Your goal:
The answer must consist solely of the lines from the line with "You’ll be lighter." to the end of the data below, transcribed exactly and with no pictures.

Dataset:
# # # # # # #

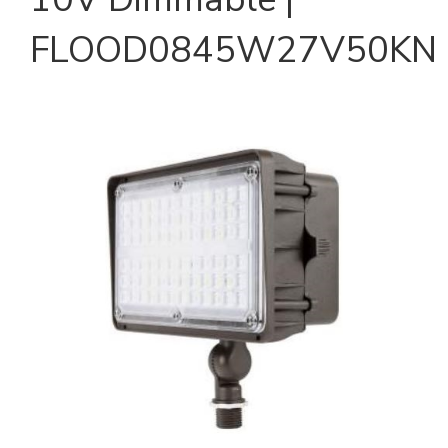
FLOOD0845W27V50KN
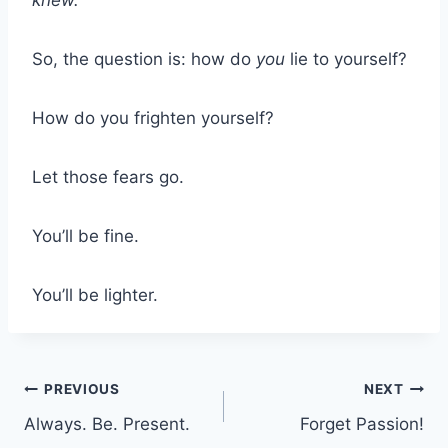
So, the question is: how do
you
lie to yourself?
How do you frighten yourself?
Let those fears go.
You’ll be fine.
You’ll be lighter.
Post
PREVIOUS
NEXT
Always. Be. Present.
Forget Passion!
navigation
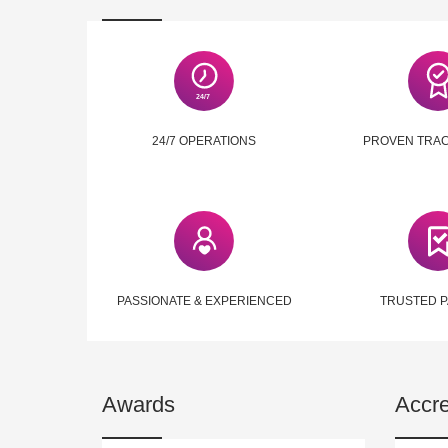
24/7 OPERATIONS
PROVEN TRA
PASSIONATE & EXPERIENCED
TRUSTED 
Awards
Accre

# # # # # # #

Your response:
You’ll be lighter.
Post
PREVIOUS
NEXT
Always. Be. Present.
Forget Passion!
navigation
24/7 OPERATIONS
PROVEN TRA
PASSIONATE & EXPERIENCED
TRUSTED 
Awards
Accre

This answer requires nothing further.